## Instructions to follow
Print every record exactly as it appears. Leave the pictures out.

Document understanding data:
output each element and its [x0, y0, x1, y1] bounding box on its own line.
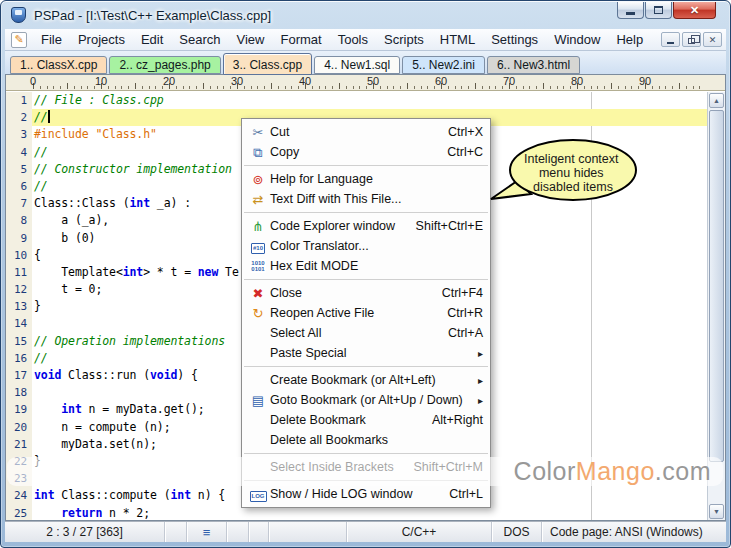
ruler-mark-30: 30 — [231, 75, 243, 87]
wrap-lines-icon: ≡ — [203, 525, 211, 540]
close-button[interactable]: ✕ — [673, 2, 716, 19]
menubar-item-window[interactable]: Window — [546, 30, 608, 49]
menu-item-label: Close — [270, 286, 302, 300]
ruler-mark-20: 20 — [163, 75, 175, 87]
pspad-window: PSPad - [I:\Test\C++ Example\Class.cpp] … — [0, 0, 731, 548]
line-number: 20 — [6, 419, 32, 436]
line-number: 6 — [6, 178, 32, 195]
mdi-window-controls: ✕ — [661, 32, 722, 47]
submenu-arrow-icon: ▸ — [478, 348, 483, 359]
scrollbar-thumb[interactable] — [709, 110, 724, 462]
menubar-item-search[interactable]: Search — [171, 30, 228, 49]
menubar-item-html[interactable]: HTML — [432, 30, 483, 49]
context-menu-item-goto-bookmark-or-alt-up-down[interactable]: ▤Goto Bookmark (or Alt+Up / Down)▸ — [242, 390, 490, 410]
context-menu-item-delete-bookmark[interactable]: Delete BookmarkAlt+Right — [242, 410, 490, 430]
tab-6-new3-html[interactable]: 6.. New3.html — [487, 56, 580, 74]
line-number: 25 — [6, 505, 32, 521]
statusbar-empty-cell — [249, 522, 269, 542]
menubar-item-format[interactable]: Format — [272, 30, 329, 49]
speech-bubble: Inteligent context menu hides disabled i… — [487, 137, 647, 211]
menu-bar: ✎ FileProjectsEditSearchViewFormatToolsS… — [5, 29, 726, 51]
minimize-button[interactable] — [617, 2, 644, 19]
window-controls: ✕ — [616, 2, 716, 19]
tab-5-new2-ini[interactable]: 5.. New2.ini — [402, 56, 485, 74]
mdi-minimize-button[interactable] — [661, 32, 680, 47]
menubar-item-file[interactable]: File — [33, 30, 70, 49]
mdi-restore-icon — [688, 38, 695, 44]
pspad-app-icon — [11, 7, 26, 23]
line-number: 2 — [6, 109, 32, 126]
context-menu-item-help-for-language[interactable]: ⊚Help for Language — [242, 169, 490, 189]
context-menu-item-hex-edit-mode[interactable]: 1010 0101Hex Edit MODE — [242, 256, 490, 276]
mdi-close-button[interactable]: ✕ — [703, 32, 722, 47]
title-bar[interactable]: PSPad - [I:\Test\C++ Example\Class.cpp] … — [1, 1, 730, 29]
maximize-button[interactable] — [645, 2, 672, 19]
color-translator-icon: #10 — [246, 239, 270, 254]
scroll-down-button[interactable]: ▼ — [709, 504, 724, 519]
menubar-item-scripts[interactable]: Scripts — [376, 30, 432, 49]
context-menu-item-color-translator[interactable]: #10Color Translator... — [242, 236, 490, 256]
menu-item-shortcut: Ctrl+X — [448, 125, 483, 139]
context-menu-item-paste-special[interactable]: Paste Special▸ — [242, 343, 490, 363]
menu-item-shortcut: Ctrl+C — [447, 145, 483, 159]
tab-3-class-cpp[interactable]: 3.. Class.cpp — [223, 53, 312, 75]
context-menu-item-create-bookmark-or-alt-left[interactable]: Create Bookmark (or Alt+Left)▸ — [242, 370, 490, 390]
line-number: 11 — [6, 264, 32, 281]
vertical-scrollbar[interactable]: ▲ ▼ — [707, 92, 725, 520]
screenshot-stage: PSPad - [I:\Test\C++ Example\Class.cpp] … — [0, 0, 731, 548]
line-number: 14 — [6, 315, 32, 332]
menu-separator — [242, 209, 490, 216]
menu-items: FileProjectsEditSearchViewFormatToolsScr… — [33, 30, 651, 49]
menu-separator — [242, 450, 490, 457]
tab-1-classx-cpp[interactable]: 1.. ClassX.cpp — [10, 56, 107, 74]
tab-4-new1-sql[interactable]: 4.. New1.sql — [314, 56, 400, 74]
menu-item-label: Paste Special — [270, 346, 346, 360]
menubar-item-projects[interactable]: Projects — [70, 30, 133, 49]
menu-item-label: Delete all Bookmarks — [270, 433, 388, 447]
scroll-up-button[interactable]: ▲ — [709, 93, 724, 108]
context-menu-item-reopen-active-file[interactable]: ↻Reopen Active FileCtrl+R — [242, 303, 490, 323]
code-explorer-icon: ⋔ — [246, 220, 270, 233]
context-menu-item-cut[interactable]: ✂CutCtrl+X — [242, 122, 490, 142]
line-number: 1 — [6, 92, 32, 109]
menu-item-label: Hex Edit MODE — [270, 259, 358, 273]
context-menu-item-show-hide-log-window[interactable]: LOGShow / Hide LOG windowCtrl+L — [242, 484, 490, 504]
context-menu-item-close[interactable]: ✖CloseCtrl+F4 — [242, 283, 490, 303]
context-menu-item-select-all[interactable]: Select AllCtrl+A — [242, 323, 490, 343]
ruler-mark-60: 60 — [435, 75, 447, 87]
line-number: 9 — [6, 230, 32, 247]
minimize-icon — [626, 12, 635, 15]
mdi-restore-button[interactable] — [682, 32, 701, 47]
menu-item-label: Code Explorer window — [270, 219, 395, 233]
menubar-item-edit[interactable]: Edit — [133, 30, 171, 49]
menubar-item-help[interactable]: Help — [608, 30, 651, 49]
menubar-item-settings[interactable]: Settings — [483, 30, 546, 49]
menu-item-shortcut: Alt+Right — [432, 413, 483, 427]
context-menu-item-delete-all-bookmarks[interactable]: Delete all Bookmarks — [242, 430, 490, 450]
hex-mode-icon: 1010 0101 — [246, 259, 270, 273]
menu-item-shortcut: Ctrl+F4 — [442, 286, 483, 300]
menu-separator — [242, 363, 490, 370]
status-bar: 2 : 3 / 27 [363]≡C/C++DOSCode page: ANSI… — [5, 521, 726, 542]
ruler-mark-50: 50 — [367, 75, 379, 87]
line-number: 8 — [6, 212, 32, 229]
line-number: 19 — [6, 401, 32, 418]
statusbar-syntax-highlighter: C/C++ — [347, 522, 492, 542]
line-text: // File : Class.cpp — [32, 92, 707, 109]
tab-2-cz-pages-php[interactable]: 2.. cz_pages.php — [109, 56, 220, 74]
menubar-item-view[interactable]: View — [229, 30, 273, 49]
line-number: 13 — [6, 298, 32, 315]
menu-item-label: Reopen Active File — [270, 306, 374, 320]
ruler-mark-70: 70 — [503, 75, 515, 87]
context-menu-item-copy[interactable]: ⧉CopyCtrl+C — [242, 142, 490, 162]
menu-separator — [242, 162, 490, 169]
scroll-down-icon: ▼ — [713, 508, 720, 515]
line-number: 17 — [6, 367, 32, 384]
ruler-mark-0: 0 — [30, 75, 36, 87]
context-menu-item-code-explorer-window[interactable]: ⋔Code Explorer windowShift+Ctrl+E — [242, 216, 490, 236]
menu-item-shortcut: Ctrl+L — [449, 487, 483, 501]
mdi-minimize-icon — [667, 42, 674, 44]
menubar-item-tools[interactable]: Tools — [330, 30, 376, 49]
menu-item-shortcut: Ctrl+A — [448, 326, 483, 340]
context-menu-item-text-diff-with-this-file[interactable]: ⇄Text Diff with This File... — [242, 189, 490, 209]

## Solution to the problem
output each element and its [x0, y0, x1, y1] bounding box on its own line.
ruler-mark-30: 30 — [231, 75, 243, 87]
wrap-lines-icon: ≡ — [203, 525, 211, 540]
close-button[interactable]: ✕ — [673, 2, 716, 19]
menubar-item-window[interactable]: Window — [546, 30, 608, 49]
menu-item-label: Close — [270, 286, 302, 300]
ruler-mark-20: 20 — [163, 75, 175, 87]
pspad-window: PSPad - [I:\Test\C++ Example\Class.cpp] … — [0, 0, 731, 548]
line-number: 20 — [6, 419, 32, 436]
line-number: 6 — [6, 178, 32, 195]
mdi-window-controls: ✕ — [661, 32, 722, 47]
submenu-arrow-icon: ▸ — [478, 348, 483, 359]
scrollbar-thumb[interactable] — [709, 110, 724, 462]
menubar-item-search[interactable]: Search — [171, 30, 228, 49]
menubar-item-html[interactable]: HTML — [432, 30, 483, 49]
context-menu-item-goto-bookmark-or-alt-up-down[interactable]: ▤Goto Bookmark (or Alt+Up / Down)▸ — [242, 390, 490, 410]
context-menu-item-delete-bookmark[interactable]: Delete BookmarkAlt+Right — [242, 410, 490, 430]
tab-6-new3-html[interactable]: 6.. New3.html — [487, 56, 580, 74]
line-number: 25 — [6, 505, 32, 521]
statusbar-empty-cell — [249, 522, 269, 542]
menubar-item-format[interactable]: Format — [272, 30, 329, 49]
speech-bubble: Inteligent context menu hides disabled i… — [487, 137, 647, 211]
menu-bar: ✎ FileProjectsEditSearchViewFormatToolsS… — [5, 29, 726, 51]
minimize-button[interactable] — [617, 2, 644, 19]
window-controls: ✕ — [616, 2, 716, 19]
tab-5-new2-ini[interactable]: 5.. New2.ini — [402, 56, 485, 74]
mdi-minimize-button[interactable] — [661, 32, 680, 47]
menubar-item-file[interactable]: File — [33, 30, 70, 49]
mdi-restore-icon — [688, 38, 695, 44]
pspad-app-icon — [11, 7, 26, 23]
line-number: 2 — [6, 109, 32, 126]
context-menu-item-help-for-language[interactable]: ⊚Help for Language — [242, 169, 490, 189]
context-menu-item-hex-edit-mode[interactable]: 1010 0101Hex Edit MODE — [242, 256, 490, 276]
mdi-close-button[interactable]: ✕ — [703, 32, 722, 47]
title-bar[interactable]: PSPad - [I:\Test\C++ Example\Class.cpp] … — [1, 1, 730, 29]
maximize-button[interactable] — [645, 2, 672, 19]
color-translator-icon: #10 — [246, 239, 270, 254]
scroll-down-button[interactable]: ▼ — [709, 504, 724, 519]
menubar-item-scripts[interactable]: Scripts — [376, 30, 432, 49]
context-menu-item-color-translator[interactable]: #10Color Translator... — [242, 236, 490, 256]
menu-item-shortcut: Ctrl+X — [448, 125, 483, 139]
context-menu-item-paste-special[interactable]: Paste Special▸ — [242, 343, 490, 363]
menu-item-shortcut: Ctrl+C — [447, 145, 483, 159]
tab-3-class-cpp[interactable]: 3.. Class.cpp — [223, 53, 312, 75]
context-menu-item-create-bookmark-or-alt-left[interactable]: Create Bookmark (or Alt+Left)▸ — [242, 370, 490, 390]
line-number: 11 — [6, 264, 32, 281]
vertical-scrollbar[interactable]: ▲ ▼ — [707, 92, 725, 520]
screenshot-stage: PSPad - [I:\Test\C++ Example\Class.cpp] … — [0, 0, 731, 548]
line-number: 14 — [6, 315, 32, 332]
menu-separator — [242, 209, 490, 216]
menu-items: FileProjectsEditSearchViewFormatToolsScr… — [33, 30, 651, 49]
menu-separator — [242, 450, 490, 457]
tab-1-classx-cpp[interactable]: 1.. ClassX.cpp — [10, 56, 107, 74]
tab-4-new1-sql[interactable]: 4.. New1.sql — [314, 56, 400, 74]
menu-item-label: Paste Special — [270, 346, 346, 360]
menubar-item-projects[interactable]: Projects — [70, 30, 133, 49]
menu-item-label: Delete all Bookmarks — [270, 433, 388, 447]
scroll-up-button[interactable]: ▲ — [709, 93, 724, 108]
context-menu-item-reopen-active-file[interactable]: ↻Reopen Active FileCtrl+R — [242, 303, 490, 323]
code-explorer-icon: ⋔ — [246, 220, 270, 233]
context-menu-item-cut[interactable]: ✂CutCtrl+X — [242, 122, 490, 142]
line-number: 1 — [6, 92, 32, 109]
menu-item-label: Hex Edit MODE — [270, 259, 358, 273]
context-menu-item-show-hide-log-window[interactable]: LOGShow / Hide LOG windowCtrl+L — [242, 484, 490, 504]
context-menu-item-close[interactable]: ✖CloseCtrl+F4 — [242, 283, 490, 303]
context-menu-item-select-all[interactable]: Select AllCtrl+A — [242, 323, 490, 343]
ruler-mark-60: 60 — [435, 75, 447, 87]
line-number: 9 — [6, 230, 32, 247]
minimize-icon — [626, 12, 635, 15]
mdi-restore-button[interactable] — [682, 32, 701, 47]
menu-item-label: Code Explorer window — [270, 219, 395, 233]
menubar-item-edit[interactable]: Edit — [133, 30, 171, 49]
menubar-item-help[interactable]: Help — [608, 30, 651, 49]
menubar-item-settings[interactable]: Settings — [483, 30, 546, 49]
menu-item-shortcut: Alt+Right — [432, 413, 483, 427]
context-menu-item-delete-all-bookmarks[interactable]: Delete all Bookmarks — [242, 430, 490, 450]
hex-mode-icon: 1010 0101 — [246, 259, 270, 273]
menu-item-shortcut: Ctrl+F4 — [442, 286, 483, 300]
menu-separator — [242, 363, 490, 370]
status-bar: 2 : 3 / 27 [363]≡C/C++DOSCode page: ANSI… — [5, 521, 726, 542]
ruler-mark-50: 50 — [367, 75, 379, 87]
line-number: 8 — [6, 212, 32, 229]
line-number: 19 — [6, 401, 32, 418]
statusbar-syntax-highlighter: C/C++ — [347, 522, 492, 542]
line-text: // File : Class.cpp — [32, 92, 707, 109]
tab-2-cz-pages-php[interactable]: 2.. cz_pages.php — [109, 56, 220, 74]
menubar-item-view[interactable]: View — [229, 30, 273, 49]
line-number: 13 — [6, 298, 32, 315]
menu-item-label: Reopen Active File — [270, 306, 374, 320]
ruler-mark-70: 70 — [503, 75, 515, 87]
context-menu-item-copy[interactable]: ⧉CopyCtrl+C — [242, 142, 490, 162]
menu-separator — [242, 162, 490, 169]
scroll-down-icon: ▼ — [713, 508, 720, 515]
line-number: 17 — [6, 367, 32, 384]
ruler-mark-0: 0 — [30, 75, 36, 87]
context-menu-item-code-explorer-window[interactable]: ⋔Code Explorer windowShift+Ctrl+E — [242, 216, 490, 236]
menu-item-shortcut: Ctrl+L — [449, 487, 483, 501]
mdi-minimize-icon — [667, 42, 674, 44]
menubar-item-tools[interactable]: Tools — [330, 30, 376, 49]
menu-item-shortcut: Ctrl+A — [448, 326, 483, 340]
context-menu-item-text-diff-with-this-file[interactable]: ⇄Text Diff with This File... — [242, 189, 490, 209]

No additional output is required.